Problem statement
For the word "toolbar", find each line in the entries where it occurs and copy that line.
Start of Recorded data
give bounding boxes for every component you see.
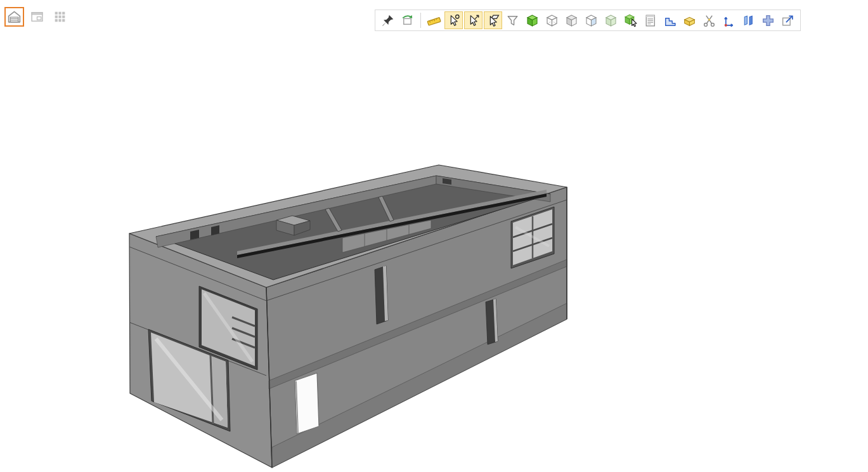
cut-button[interactable] <box>700 11 718 29</box>
wireframe-view-button[interactable] <box>543 11 561 29</box>
export-icon <box>781 13 795 28</box>
drawer-icon <box>682 13 697 28</box>
section-icon <box>663 13 677 28</box>
main-toolbar <box>375 10 801 31</box>
cube-half-icon <box>564 13 579 28</box>
slit-window-1 <box>375 266 388 324</box>
building-model <box>129 165 567 468</box>
model-view-button[interactable] <box>4 7 24 27</box>
face-view-button[interactable] <box>582 11 600 29</box>
toolbar-divider <box>420 13 421 28</box>
add-button[interactable] <box>759 11 777 29</box>
select-face-button[interactable] <box>484 11 502 29</box>
filter-button[interactable] <box>503 11 522 29</box>
cursor-move-icon <box>466 13 481 28</box>
grid-icon <box>53 10 67 24</box>
schedule-icon <box>643 13 657 28</box>
axes-button[interactable] <box>720 11 738 29</box>
3d-viewport[interactable] <box>0 0 868 472</box>
orbit-icon <box>400 13 415 28</box>
cube-face-icon <box>584 13 599 28</box>
filter-icon <box>505 13 520 28</box>
shaded-view-button[interactable] <box>602 11 620 29</box>
select-solid-button[interactable] <box>621 11 640 29</box>
cube-wire-icon <box>545 13 559 28</box>
orbit-button[interactable] <box>398 11 417 29</box>
pin-icon <box>380 13 395 28</box>
slit-window-2 <box>486 299 498 344</box>
sheet-icon <box>30 10 44 24</box>
schedule-button[interactable] <box>641 11 659 29</box>
measure-button[interactable] <box>425 11 443 29</box>
solid-view-button[interactable] <box>523 11 541 29</box>
panels-button[interactable] <box>739 11 758 29</box>
door-opening <box>295 373 319 434</box>
cube-cursor-icon <box>623 13 638 28</box>
plus-icon <box>761 13 775 28</box>
cube-solid-icon <box>525 13 540 28</box>
select-rotate-button[interactable] <box>444 11 463 29</box>
export-button[interactable] <box>779 11 797 29</box>
axes-icon <box>722 13 736 28</box>
select-move-button[interactable] <box>464 11 483 29</box>
hidden-line-view-button[interactable] <box>562 11 581 29</box>
storey-button[interactable] <box>680 11 699 29</box>
grid-view-button[interactable] <box>50 7 70 27</box>
cursor-face-icon <box>486 13 500 28</box>
sheet-view-button[interactable] <box>27 7 47 27</box>
scissors-icon <box>702 13 716 28</box>
section-button[interactable] <box>661 11 679 29</box>
cursor-rotate-icon <box>446 13 461 28</box>
building-icon <box>7 10 22 24</box>
cube-shaded-icon <box>604 13 618 28</box>
view-switcher-toolbar <box>4 7 70 27</box>
panels-icon <box>741 13 756 28</box>
application-window <box>0 0 868 472</box>
ruler-icon <box>427 13 441 28</box>
pin-button[interactable] <box>379 11 397 29</box>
End of Recorded data
Answer section
main-toolbar <box>375 10 801 31</box>
toolbar-divider <box>420 13 421 28</box>
view-switcher-toolbar <box>4 7 70 27</box>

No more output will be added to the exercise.